Como el vino no aparecía, decidió cruzar al negocio más cercano y comprarse una botella. Mientras descorchaba la botella recordó una vieja leyenda que contaba su abuela: “Cuando alguien te viene a la mente, los ángeles se encargan de encontrarlo, y si no los pájaros te dan una mano para que des con la persona que buscas”. La imagen de su abuela pareció un rayo de luz que iluminaba su copa llena.
Miró hacia la ventana y un pájaro se posó en ella, entonces sin saber por qué se paró a mirarlo, inmediatamente voló hasta un árbol cercano.

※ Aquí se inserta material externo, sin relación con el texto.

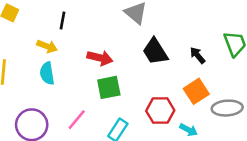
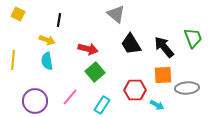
black arrow: (198, 55) -> (164, 47), size x1.6
green square: (109, 87) -> (95, 72), turned -30
orange square: (196, 91) -> (163, 75), turned 30

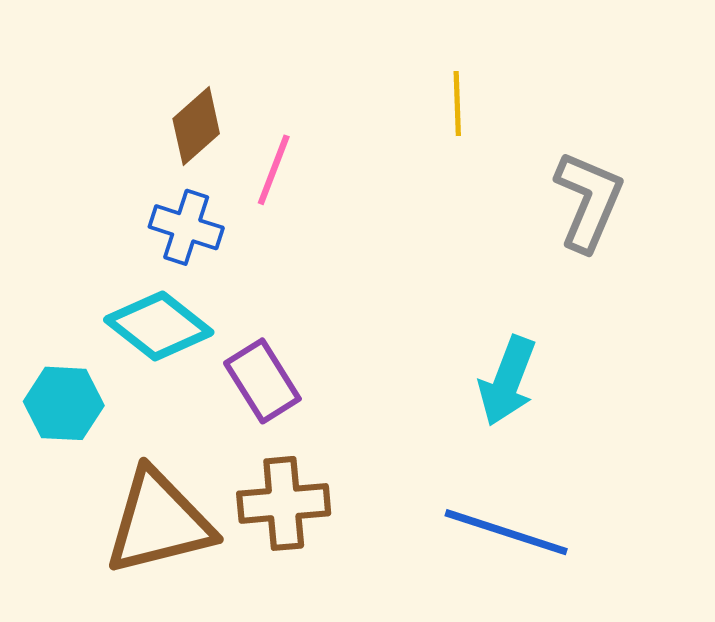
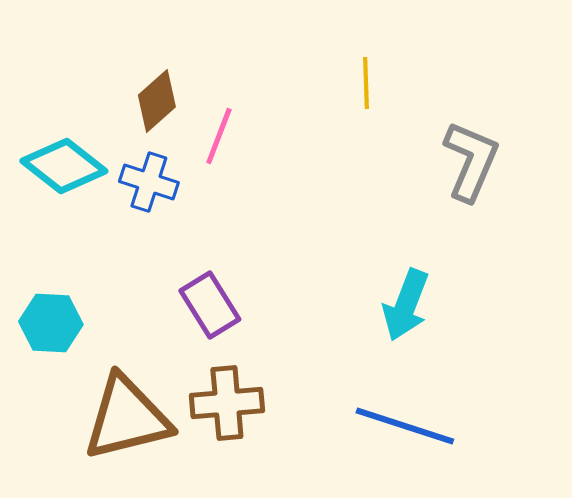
cyan diamond: (159, 326) -> (64, 166), moved

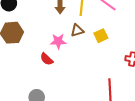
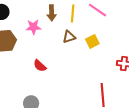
pink star: (58, 41) -> (33, 27), moved

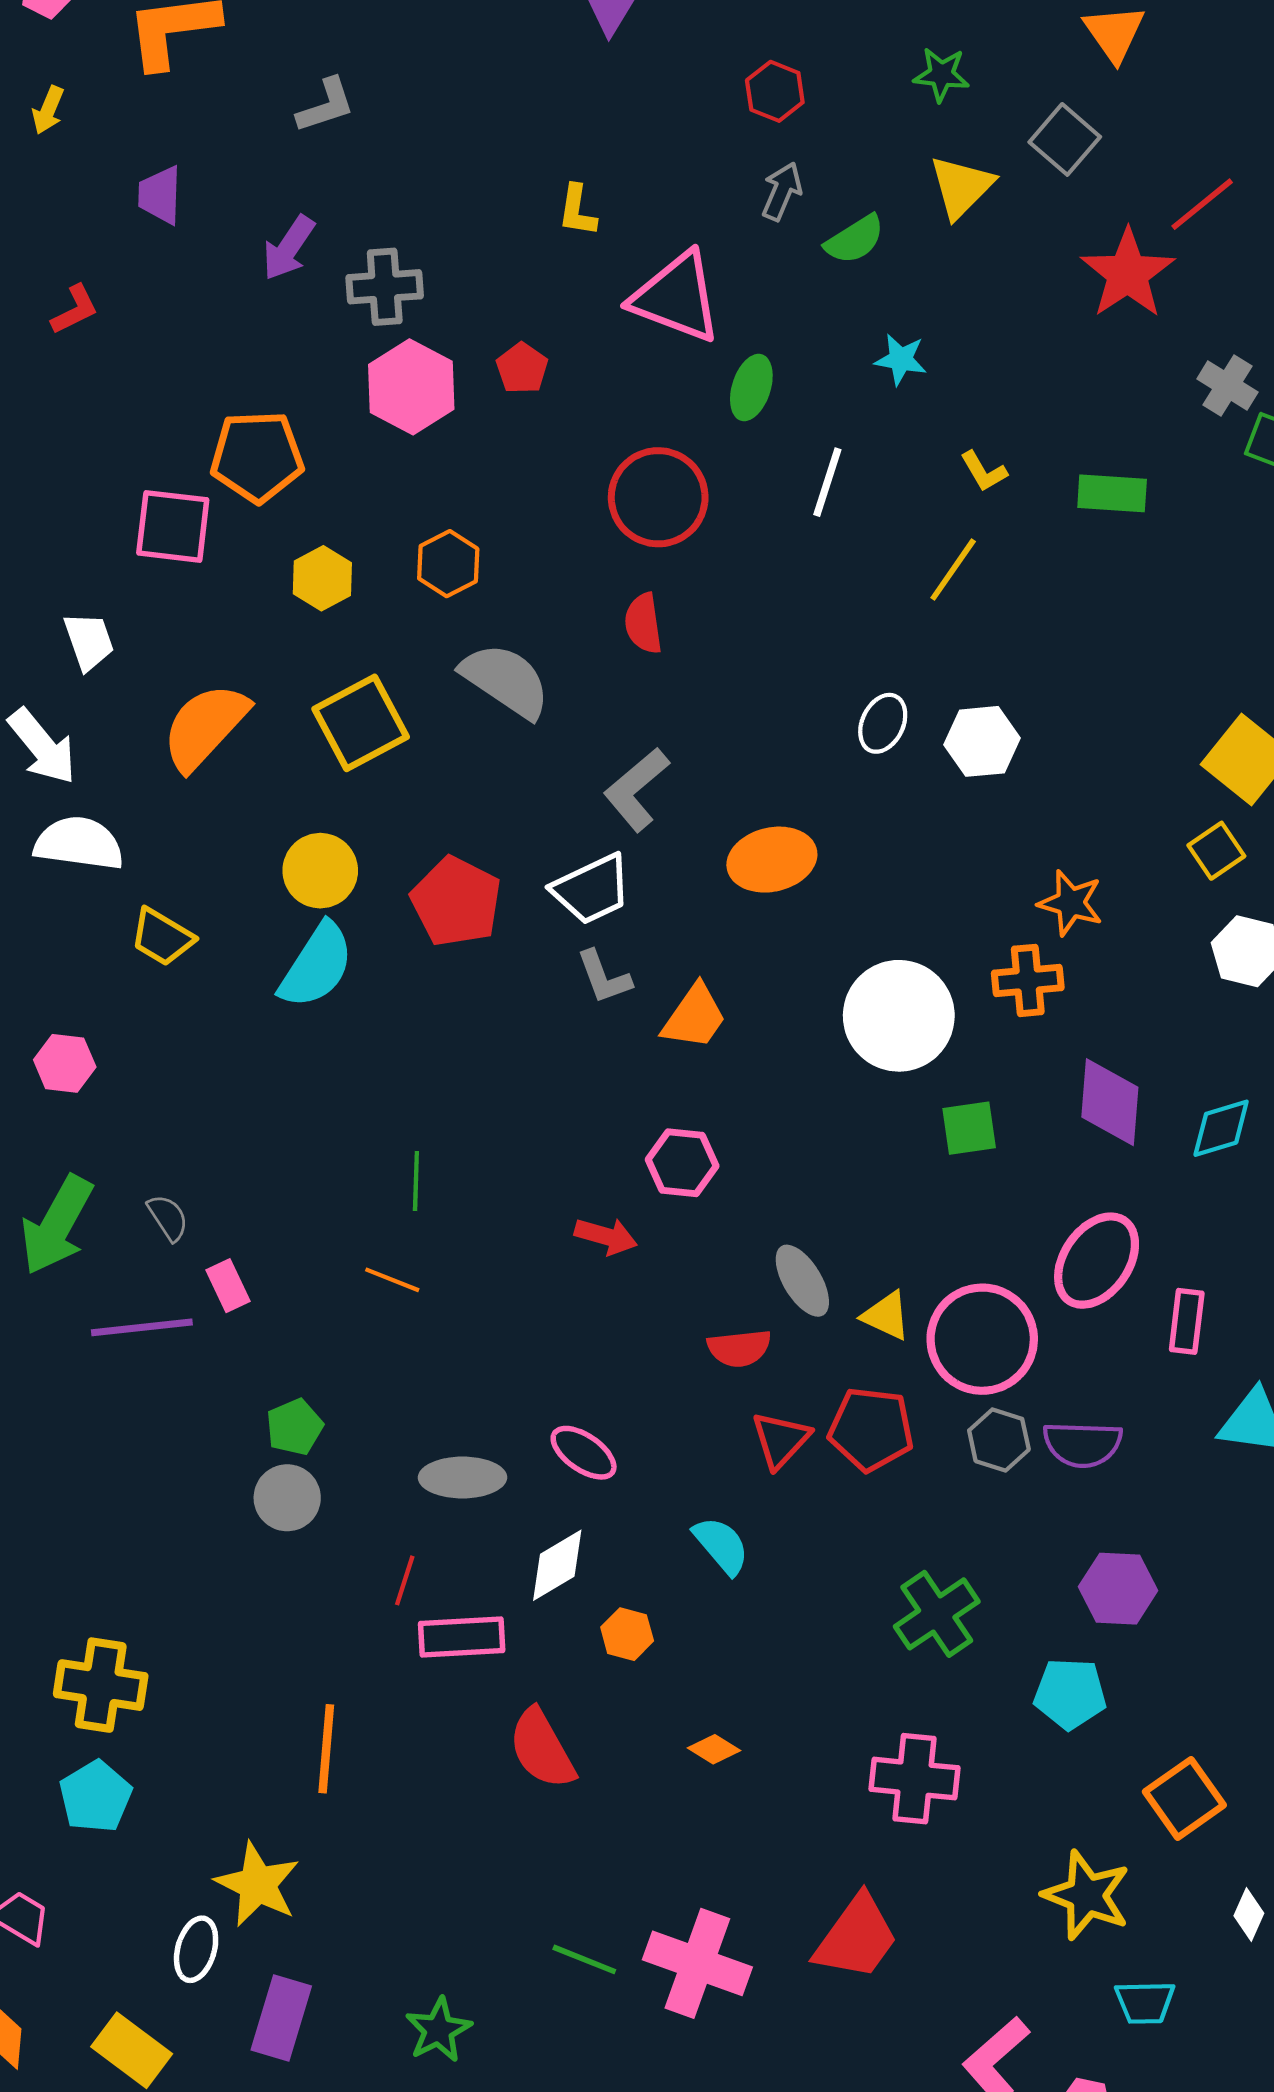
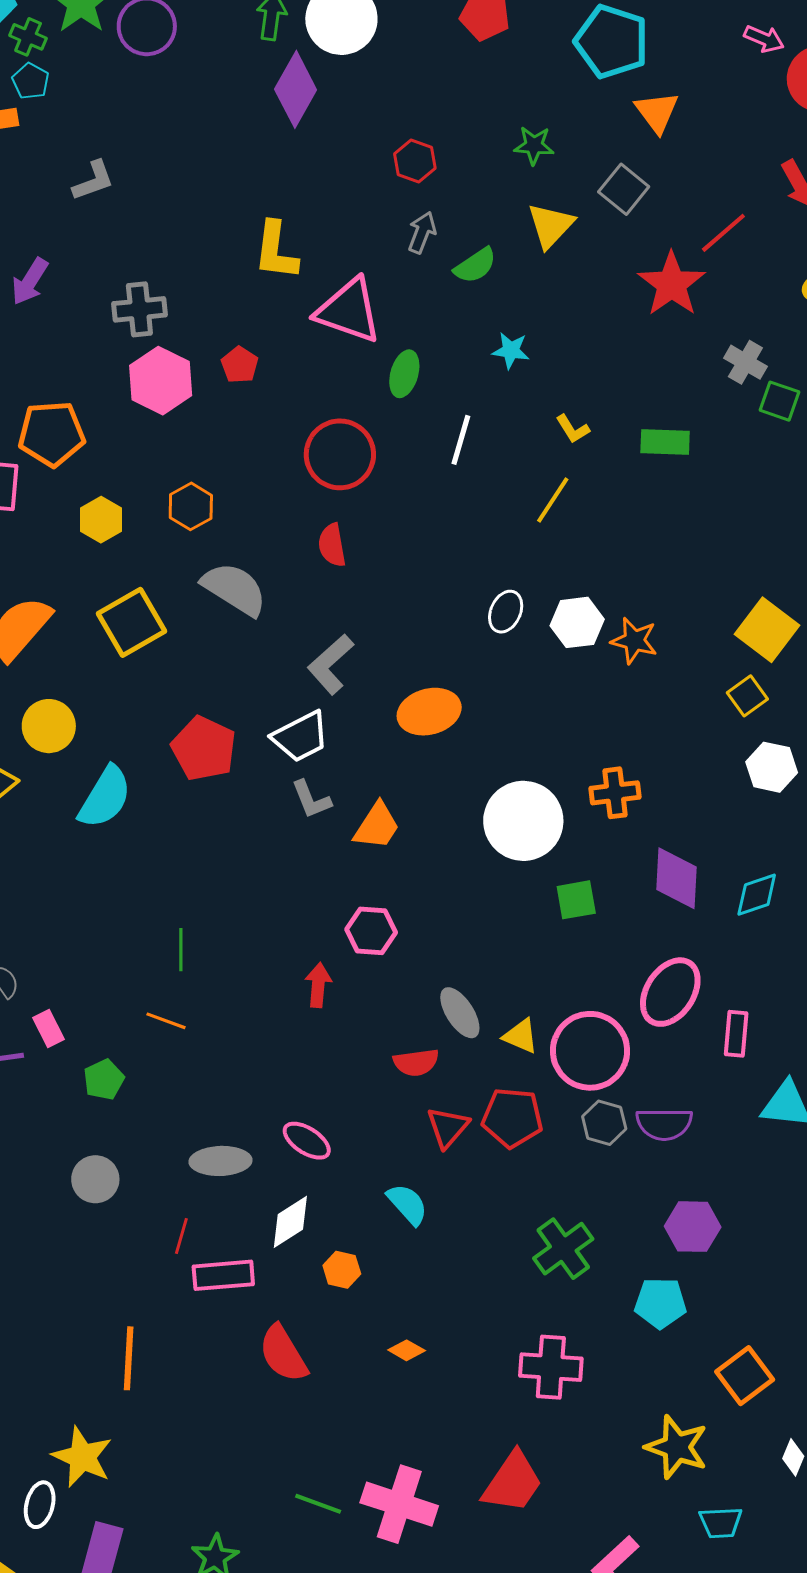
yellow L-shape: (577, 211) -> (276, 251), size x1.6
purple arrow: (289, 248) -> (30, 281), moved
yellow circle: (320, 871) -> (49, 726), moved
orange star: (1071, 903) -> (634, 641), moved
red arrow: (606, 1236) -> (318, 985), turned -99
green pentagon: (295, 1427) -> (104, 1080), moved

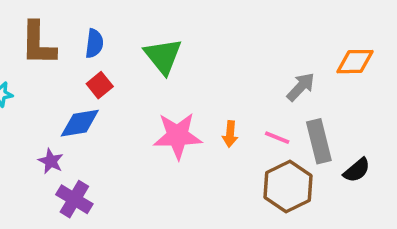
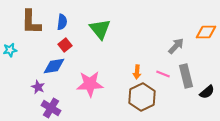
pink star: (178, 136) -> (90, 84), moved
brown hexagon: (288, 186) -> (142, 97), moved

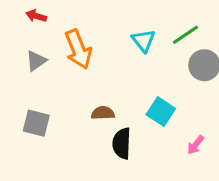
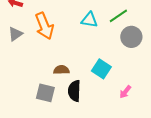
cyan triangle: (143, 41) -> (89, 20), turned -42
gray square: (36, 123) -> (45, 93), moved

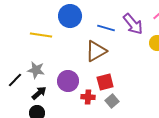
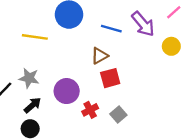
brown triangle: (96, 51) -> (100, 56), size x0.7
red square: (105, 82) -> (110, 78), moved
red cross: (88, 97) -> (90, 110), turned -32

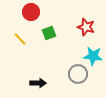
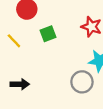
black arrow: (38, 83) -> (20, 84), moved

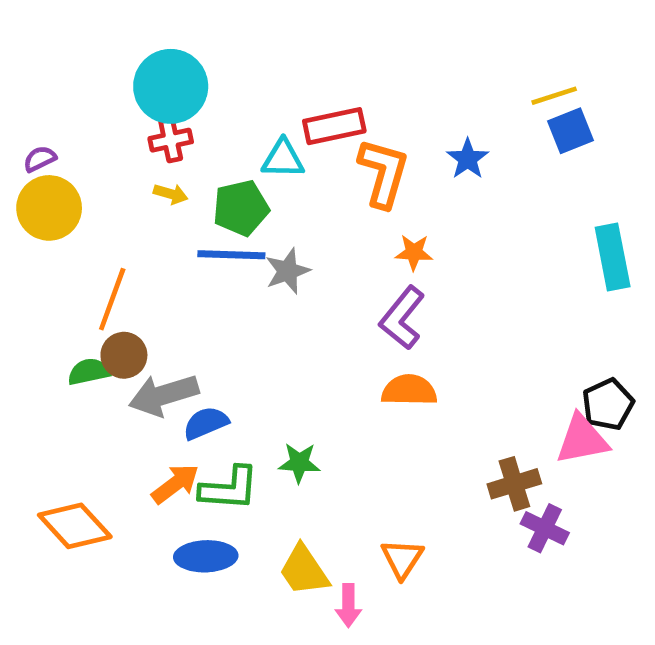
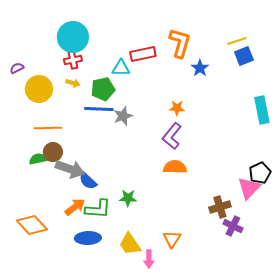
orange L-shape: (383, 173) -> (180, 43), moved
yellow circle: (49, 208) -> (39, 89), moved
orange line: (112, 299) -> (48, 128), turned 68
gray arrow: (164, 395) -> (70, 169), turned -144
blue semicircle: (206, 423) -> (88, 181), turned -114
pink triangle: (582, 439) -> (249, 188), turned -35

A la sombra de ese árbol una mujer vestida de azul leía un libro muy tranquila.
Cegado por su intuición cerró la puerta de su casa y se dirigió hasta el árbol. Ya más cerca alcanzó a ver con nitidez la imagen de la mujer, no lo podía creer, era Lidia, se acercó a ella lentamente, no sabía cómo abordarla pues había perdido el habla.
Frente a ella, carraspeó y dijo: “Buenas tardes, disculpe que la moleste ¿Lidia?…”. La mujer se quitó los lentes lo miró asombrada y perpleja, entonces contestó: “Ismael, no lo puedo creer”. Se abrazaron muy fuerte y lloraron, pues ninguno de los dos salían de su asombro.
Andrea Calvete
Difuso se veía el horizonte, la neblina matinal cubría gran parte de la vista. Las gaviotas rondaban alborotadas, varios peces en la orilla llamaban su atención. Las olas rompían suaves y dejaban una espesa espuma blanca en la arena.
El desvelo acumulado de Ismael hacía que sus ojeras se hicieran prominentes, del mismo modo una expresión de cansancio y agotamiento eran parte de su atuendo. Así se resguardaba en el mar y en el vino, dos aliados y confidentes que sabían como nadie lo que le sucedía.
De camino a casa, recordó que tenía una vieja botella de tinto por descorchar, entonces pensó: “Qué mejor momento para abrirla, aunque más no sea para ahogar mis penas”. Rápidamente se dirigió a la buhardilla donde creía haber guardado esa botella.
Al abrir la puerta se encontró con un desorden casi caótico, se preguntó: “¿Por dónde buscar?” Por más que sabía que allí estaba no lograba recordar dónde. Entonces abrió la primera caja con la que se tropezó y se encontró con mil y un recuerdos.
Se trasladó a sus años de juventud, de noviazgo con Lidia, sus compañeros de liceo y preparatorios. Por unos instantes, se sintió joven lleno de vitalidad y entusiasmo, con ganas de vivir. Sin embargo, en breves instantes la tristeza lo abrazó nuevamente como quien recibe una puñalada.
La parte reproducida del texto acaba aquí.